For Immediate Release
House Defeats Amendment to Realign Counterterrorism Policy with American Values
WASHINGTON - This morning, the House of Representatives failed to pass the Smith-Amash amendment to the 2013 Fiscal Year’s defense authorization bill, a measure that would have modified controversial provisions of the 2012 Fiscal Year’s defense authorization act to ban indefinite detention in the United States and repeal mandatory military custody for foreign terrorism suspects. Human Rights First said the vote was a missed opportunity for the House to realign counterterrorism policy with American values.
“It’s a shame that the House of Representatives has turned its back on our nation’s security and the rule of law,” said Human Rights First’s Raha Wala. “Last year, Americans of all political persuasions were dismayed when politicians approved indefinite detention that could extend here in the United States. Today, the House missed opportunity to change course and realign counterterrorism policy with American values.”

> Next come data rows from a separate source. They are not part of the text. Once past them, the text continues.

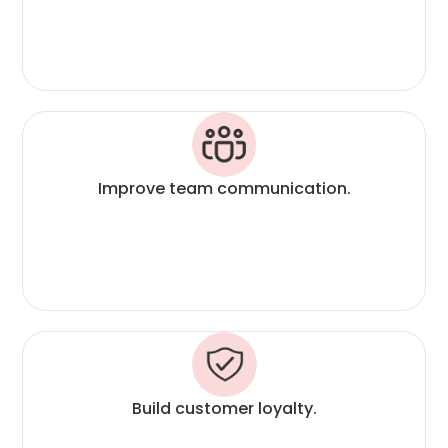
Improve team communication.
Build customer loyalty.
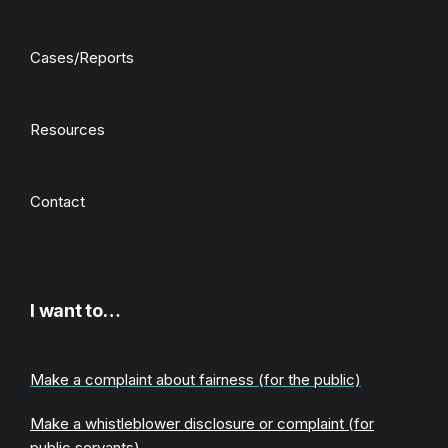
Cases/Reports
Resources
Contact
I want to…
Make a complaint about fairness (for the public)
Make a whistleblower disclosure or complaint (for
public servants)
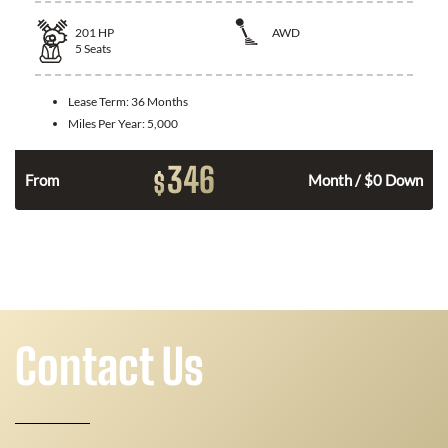
201
HP
AWD
5
Seats
Lease Term:
36 Months
Miles Per Year:
5,000
346
$
From
Month / $0 Down
Contact Us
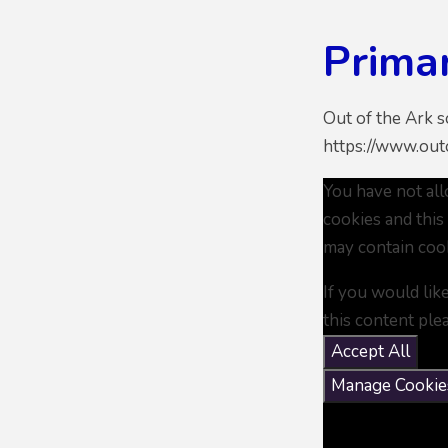
Prima
Out of the Ark 
https://www.outo
You have not al
cookies and this
may contain coo
If you would lik
this content ple
Accept All
Manage Cookie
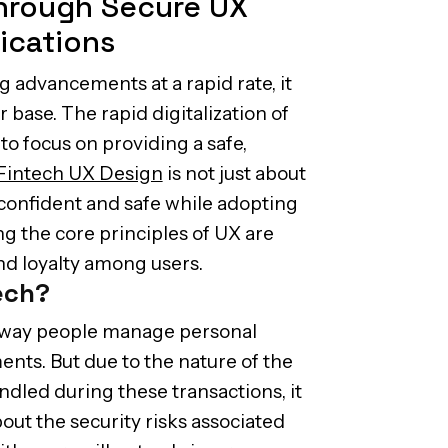
Through Secure UX
ications
g advancements at a rapid rate, it
er base. The rapid digitalization of
 to focus on providing a safe,
Fintech UX Design
is not just about
 confident and safe while adopting
ng the core principles of UX are
and loyalty among users.
tech?
e way people manage personal
nts. But due to the nature of the
dled during these transactions, it
out the security risks associated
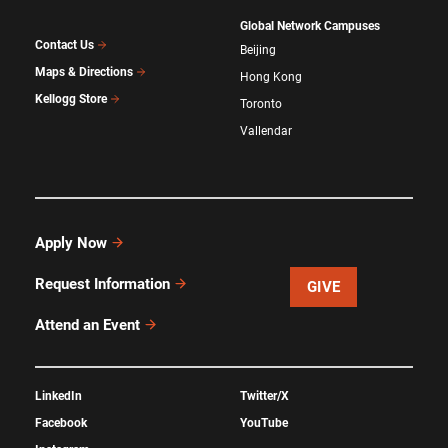
Global Network Campuses
Contact Us
Beijing
Maps & Directions
Hong Kong
Kellogg Store
Toronto
Vallendar
Apply Now
Request Information
GIVE
Attend an Event
LinkedIn
Twitter/X
Facebook
YouTube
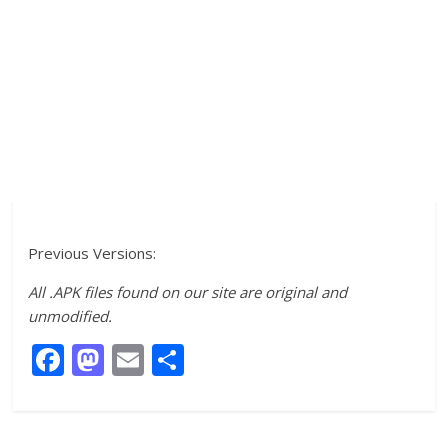
Previous Versions:
All .APK files found on our site are original and
unmodified.
F
M
E
S
ac
as
m
h
e
to
ai
ar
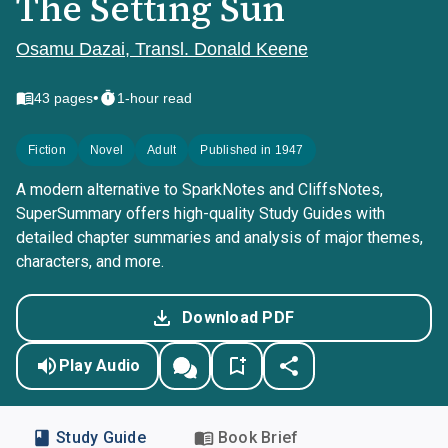
The Setting Sun
Osamu Dazai, Transl. Donald Keene
•
43
pages
1-hour read
Fiction
Novel
Adult
Published in 1947
A modern alternative to SparkNotes and CliffsNotes,
SuperSummary offers high-quality Study Guides with
detailed chapter summaries and analysis of major themes,
characters, and more.
Download PDF
Play Audio
Study Guide
Book Brief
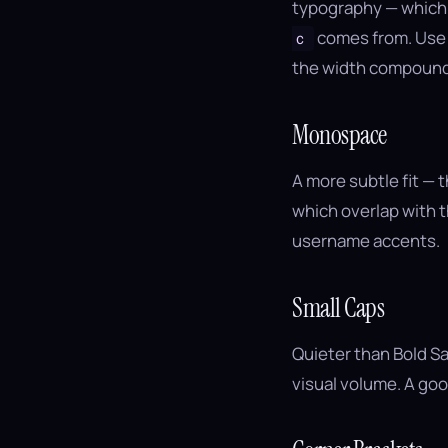
typography — which g
comes from. Use i
ｃ
the width compound
Monospace
A more subtle fit — 
which overlap with 
username accents.
Small Caps
Quieter than Bold Sa
visual volume. A goo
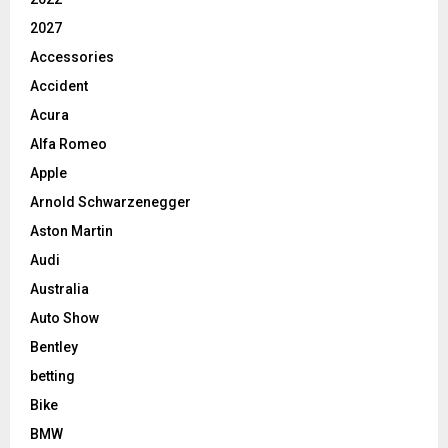
2027
Accessories
Accident
Acura
Alfa Romeo
Apple
Arnold Schwarzenegger
Aston Martin
Audi
Australia
Auto Show
Bentley
betting
Bike
BMW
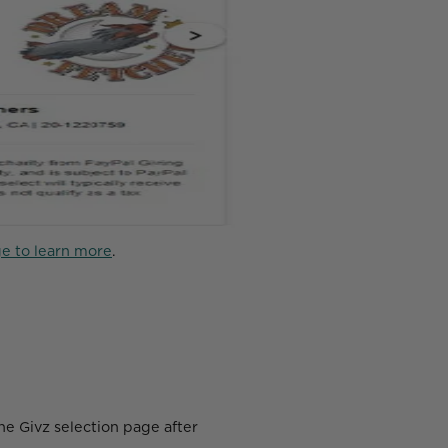
e to learn more
.
the Givz selection page after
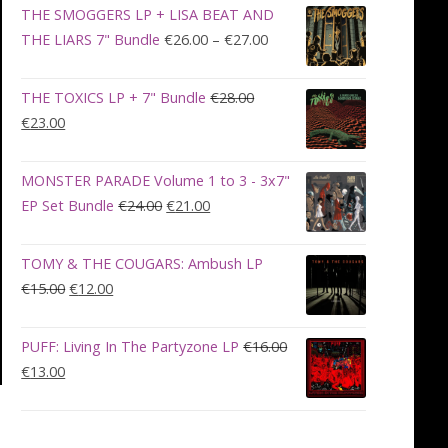
was:
is:
THE SMOGGERS LP + LISA BEAT AND
€100.00.
€90.00.
Price
THE LIARS 7" Bundle
€
26.00
–
€
27.00
range:
€26.00
THE TOXICS LP + 7" Bundle
€
28.00
through
Original
Current
€
23.00
€27.00
price
price
was:
is:
MONSTER PARADE Volume 1 to 3 - 3x7"
€28.00.
€23.00.
Original
Current
EP Set Bundle
€
24.00
€
21.00
price
price
was:
is:
TOMY & THE COUGARS: Ambush LP
€24.00.
€21.00.
Original
Current
€
15.00
€
12.00
price
price
was:
is:
PUFF: Living In The Partyzone LP
€
16.00
€15.00.
€12.00.
Original
Current
€
13.00
price
price
was:
is:
€16.00.
€13.00.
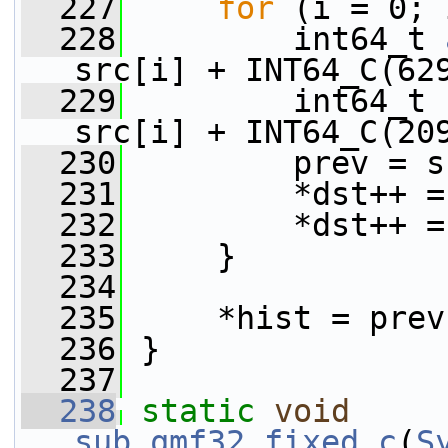
  227
for
 (i = 0; 
  228
         int64_t 
src[i] + INT64_C(62
  229
         int64_t 
src[i] + INT64_C(20
  230
         prev = s
  231
         *dst++ =
  232
         *dst++ =
  233
     }
  234
  235
     *hist = prev
  236
 }
  237
  238
static
void
sub_qmf32_fixed_c
(
S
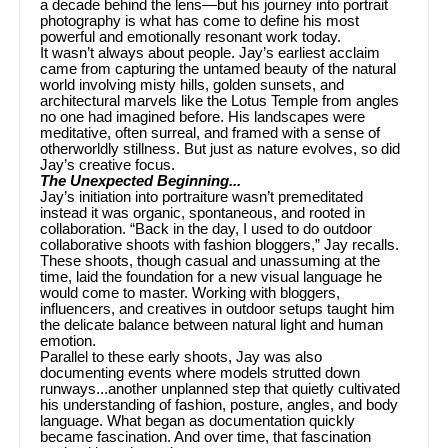
a decade behind the lens—but his journey into portrait
photography is what has come to define his most
powerful and emotionally resonant work today.
It wasn’t always about people. Jay’s earliest acclaim
came from capturing the untamed beauty of the natural
world involving misty hills, golden sunsets, and
architectural marvels like the Lotus Temple from angles
no one had imagined before. His landscapes were
meditative, often surreal, and framed with a sense of
otherworldly stillness. But just as nature evolves, so did
Jay’s creative focus.
The Unexpected Beginning...
Jay’s initiation into portraiture wasn’t premeditated
instead it was organic, spontaneous, and rooted in
collaboration. “Back in the day, I used to do outdoor
collaborative shoots with fashion bloggers,” Jay recalls.
These shoots, though casual and unassuming at the
time, laid the foundation for a new visual language he
would come to master. Working with bloggers,
influencers, and creatives in outdoor setups taught him
the delicate balance between natural light and human
emotion.
Parallel to these early shoots, Jay was also
documenting events where models strutted down
runways...another unplanned step that quietly cultivated
his understanding of fashion, posture, angles, and body
language. What began as documentation quickly
became fascination. And over time, that fascination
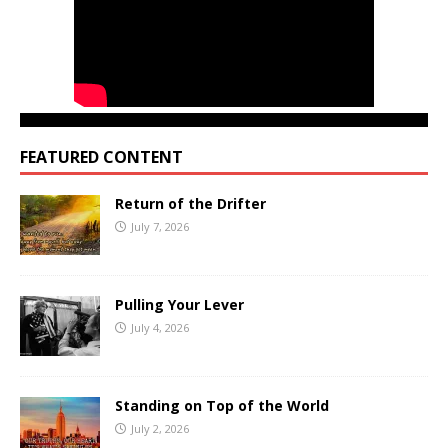
FEATURED CONTENT
Return of the Drifter
July 7, 2026
Pulling Your Lever
July 4, 2026
Standing on Top of the World
July 2, 2026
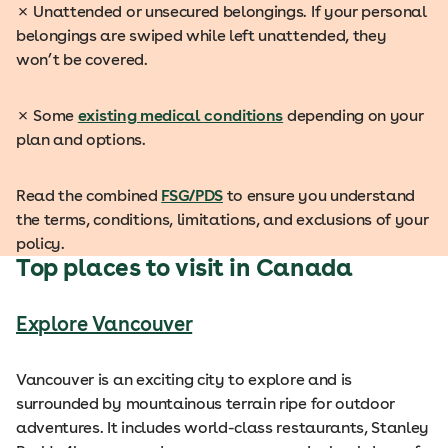
✗
Unattended or unsecured belongings. If your personal
belongings are swiped while left unattended, they
won’t be covered.
✗
Some
existing medical conditions
depending on your
plan and options.
Read the combined
FSG/PDS
to ensure you understand
the terms, conditions, limitations, and exclusions of your
policy.
Top places to visit in Canada
Explore Vancouver
Vancouver is an exciting city to explore and is
surrounded by mountainous terrain ripe for outdoor
adventures. It includes world-class restaurants, Stanley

The defense authorization bill will be considered in the Senate Armed Services Committee next week and is expected on the floor of the full Senate shortly thereafter.
Human Rights First is a non-profit, nonpartisan international human rights organization based in New York and Washington D.C. Human Rights First believes that building respect for human rights and the rule of law will help ensure the dignity to which every individual is entitled and will stem tyranny, extremism, intolerance, and violence.